In [1]:
#Importing the required libraries 
import pandas as pd
import numpy as np 
from sklearn.preprocessing import StandardScaler 
from sklearn.base import BaseEstimator, TransformerMixin
from sklearn.model_selection import train_test_split
from sklearn.linear_model import LogisticRegression
from sklearn import metrics

In [2]:
#Defining the CustomScaler 

class CustomScaler(BaseEstimator, TransformerMixin):

    def __init__(self, columns, copy=True, with_mean=True, with_std=True):
        self.columns = columns
        self.copy = copy
        self.with_mean = with_mean
        self.with_std = with_std

    def fit(self, X, y=None):
        self.scaler = StandardScaler(copy=self.copy, with_mean=self.with_mean, with_std=self.with_std)
        self.scaler.fit(X[self.columns], y)
        self.mean_ = np.mean(X[self.columns])
        self.var_ = np.var(X[self.columns])
        return self

    def transform(self, X, y=None, copy=None):
        init_col_order = X.columns
        X_scaled = pd.DataFrame(self.scaler.transform(X[self.columns]), columns=self.columns)
        X_not_scaled = X.loc[:, ~X.columns.isin(self.columns)]
        return pd.concat([X_not_scaled, X_scaled], axis = 1)[init_col_order]

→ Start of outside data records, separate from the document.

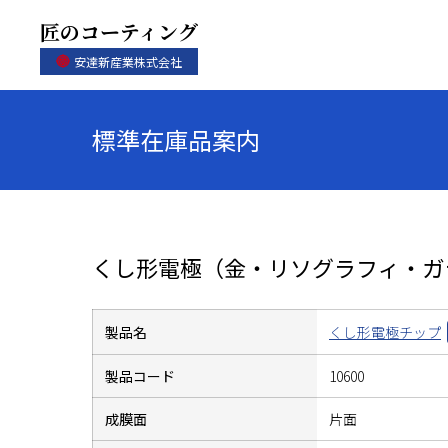
匠のコーティング
安達新産業株式会社
標準在庫品案内
くし形電極（金・リソグラフィ・ガ
製品名
くし形電極チップ
製品コード
10600
成膜面
片面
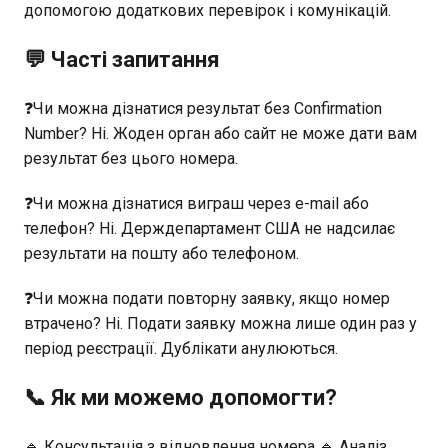
допомогою додаткових перевірок і комунікацій.
💬 Часті запитання
❓Чи можна дізнатися результат без Confirmation
Number? Ні. Жоден орган або сайт не може дати вам
результат без цього номера.
❓Чи можна дізнатися виграш через e-mail або
телефон? Ні. Держдепартамент США не надсилає
результати на пошту або телефоном.
❓Чи можна подати повторну заявку, якщо номер
втрачено? Ні. Подати заявку можна лише один раз у
період реєстрації. Дублікати анулюються.
📞 Як ми можемо допомогти?
🔹 Консультація з відновлення номера 🔹 Аналіз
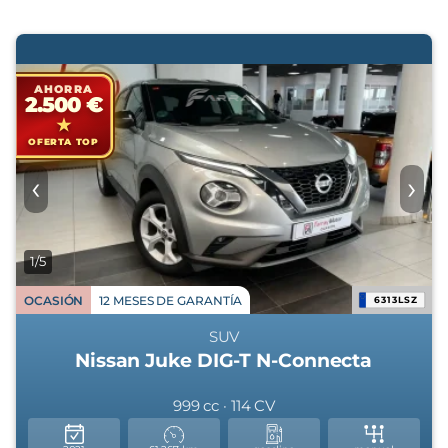
AHORRA
2.500 €
OFERTA TOP
‹
›
1/5
OCASIÓN
12 MESES DE GARANTÍA
6313LSZ
SUV
Nissan Juke DIG-T N-Connecta
999 cc · 114 CV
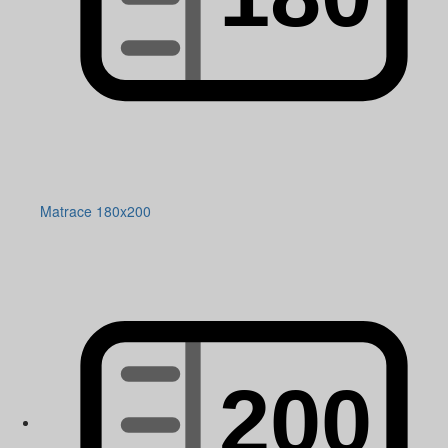
Matrace 180x200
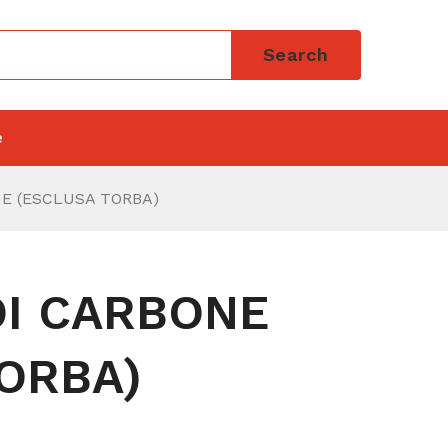
Search
e
NE (ESCLUSA TORBA)
DI CARBONE
ORBA)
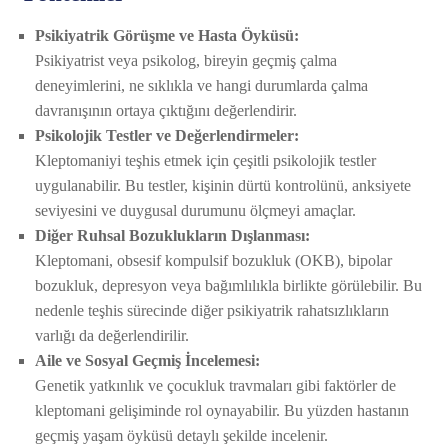
Psikiyatrik Görüşme ve Hasta Öyküsü:
Psikiyatrist veya psikolog, bireyin geçmiş çalma
deneyimlerini, ne sıklıkla ve hangi durumlarda çalma
davranışının ortaya çıktığını değerlendirir.
Psikolojik Testler ve Değerlendirmeler:
Kleptomaniyi teşhis etmek için çeşitli psikolojik testler
uygulanabilir. Bu testler, kişinin dürtü kontrolünü, anksiyete
seviyesini ve duygusal durumunu ölçmeyi amaçlar.
Diğer Ruhsal Bozuklukların Dışlanması:
Kleptomani, obsesif kompulsif bozukluk (OKB), bipolar
bozukluk, depresyon veya bağımlılıkla birlikte görülebilir. Bu
nedenle teşhis sürecinde diğer psikiyatrik rahatsızlıkların
varlığı da değerlendirilir.
Aile ve Sosyal Geçmiş İncelemesi:
Genetik yatkınlık ve çocukluk travmaları gibi faktörler de
kleptomani gelişiminde rol oynayabilir. Bu yüzden hastanın
geçmiş yaşam öyküsü detaylı şekilde incelenir.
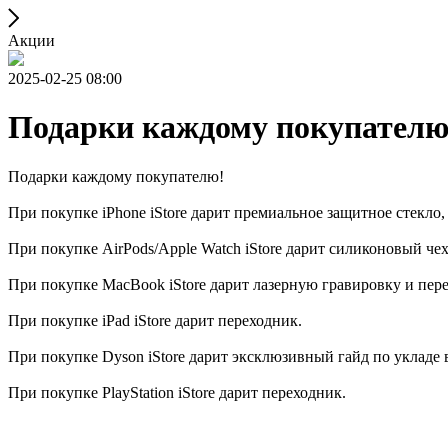
Акции
2025-02-25 08:00
Подарки каждому покупателю
Подарки каждому покупателю!
При покупке iPhone iStore дарит премиальное защитное стекло
При покупке AirPods/Apple Watch iStore дарит силиконовый че
При покупке MacBook iStore дарит лазерную гравировку и пер
При покупке iPad iStore дарит переходник.
При покупке Dyson iStore дарит эксклюзивный гайд по укладе 
При покупке PlayStation iStore дарит переходник.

# Loading the preprocessed data 

In [3]:
preprocessed_data = pd.read_csv('Absenteesim Preprocessed.csv')
preprocessed_data.head()

Unnamed: 0,Reason 1,Reason 2,Reason 3,Reason 4,Month,Day of the week,Transportation Expense,Distance to Work,Age,Daily Work Load Average,Body Mass Index,Education,Children,Pets,Absenteeism Time in Hours
0,0,0,0,1,7,1,289,36,33,239.554,30,0,2,1,4
1,0,0,0,0,7,1,118,13,50,239.554,31,0,1,0,0
2,0,0,0,1,7,2,179,51,38,239.554,31,0,0,0,2
3,1,0,0,0,7,3,279,5,39,239.554,24,0,2,0,4
4,0,0,0,1,7,3,289,36,33,239.554,30,0,2,1,2


In [4]:
#Finding the values in the Absenteeism field 
preprocessed_data['Absenteeism Time in Hours'].unique()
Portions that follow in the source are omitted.